Kerry set a new presidential campaign record by raising more than $50 million in the first quarter of 2004, including $38 million in March alone. He also is finding success in April, pulling in $6.5 million in one night in New York City. That means Kerry, who risked being buried in the Bush bombardment, expects to compete and respond to any attack.
Now the Bush campaign is scaling back its television attack. The number of Bush ads running in the 18 tossup states is being cut by 30 percent, a move the campaign said had been planned all along. Pro-Kerry forces offer a different rationale - they reduced the ad buy because they had to.
"Not even George Bush's special-interest-lined-pockets are deep enough for $8.5 million per week ad spending for almost 25 weeks," said Jim Jordan, with America Coming Together, an anti-Bush organization. "Not given their stunning burn rate and historically high overhead."
Without the money edge, Schneider and others maintain, the Bush re-election effort is looking a little wobbly given recent events. The president had hoped that his reputation for fighting terrorism would generate the sort of support necessary to assure a second term. But the hearings of the commission investigating the 9/11 tragedy, including the revelation that Bush was told that Osama bin Laden was looking to attack the United States, has affected those numbers.

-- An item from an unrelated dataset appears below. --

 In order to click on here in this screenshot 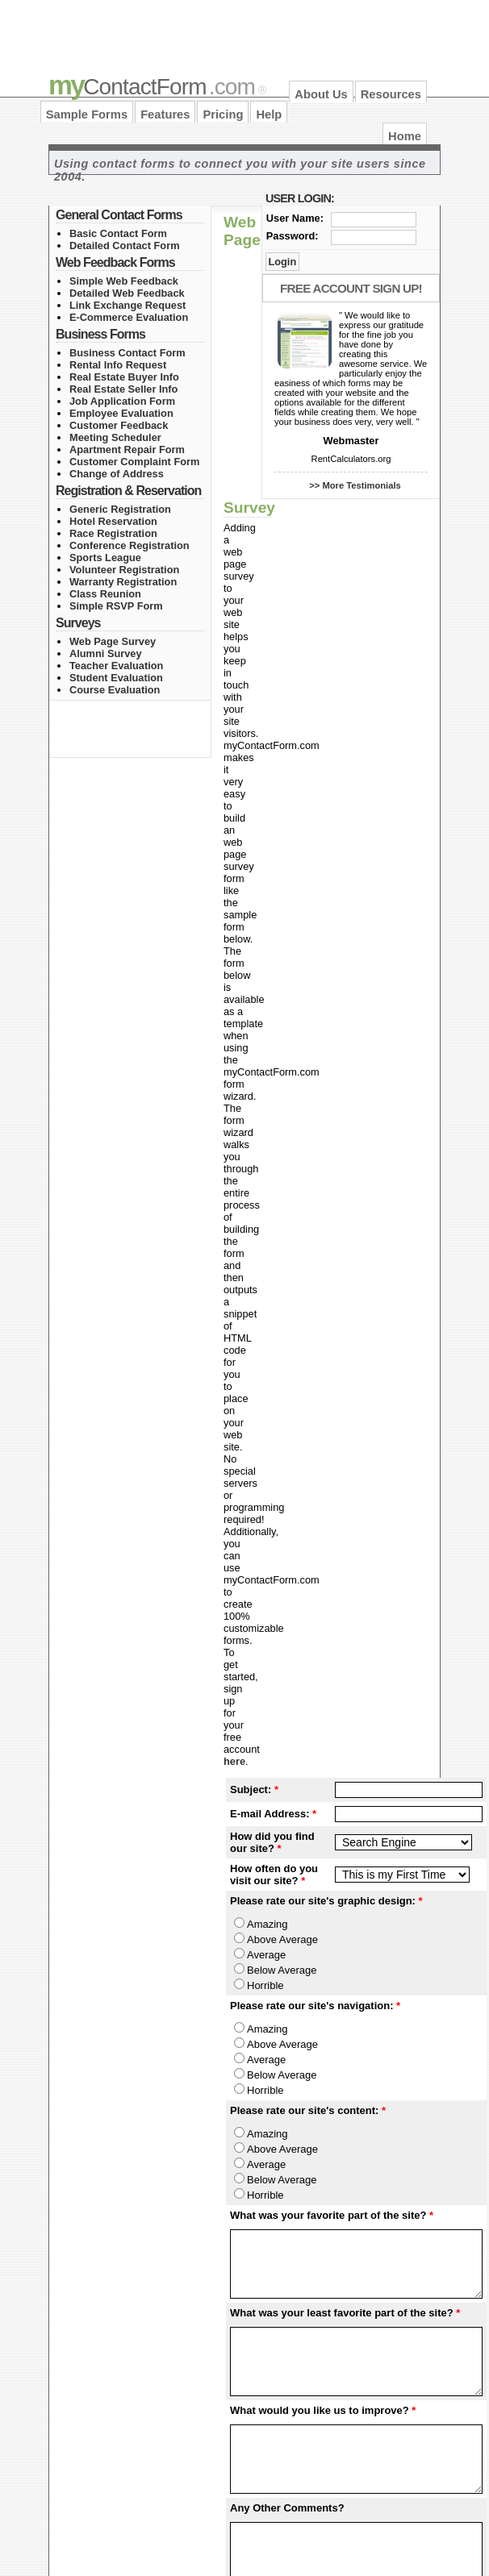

"He always intended to run as a warrior president," Schneider said. "But his strategy to run as a warrior president is in peril."
Schneider also noted that Bush has spent considerable political capital on Iraq - "Some say he has spent himself into deficit" - and reports of the tragic violence emanating from Baghdad isn't helping matters.
Another analyst, Norm Ornstein, said Bush isn't even receiving credit for what generally has been good news on the economy - traditionally the top issue on the minds of voters. That's because the price of a gallon of gasoline has reached record levels and it appears the cost will jump even higher during the summer driving season.
"This could be an explosive issue," Ornstein said.
Even so, the campaign remains "extraordinarily volatile " in the view of Whitt Ayers, a respected GOP pollster who recently has moved his operations from Atlanta to Washington.
The contest to this juncture, Ayers said, has been driven by events more so than in previous years. Currently, with the job picture in flux and the troubled Iraq picture that Bush attempted to address in a news conference earlier this week, the president has reached a low point.
But good news, Ayres said, could reverse those fortunes quickly.
"This election will be determined by events that have not occurred yet," he said.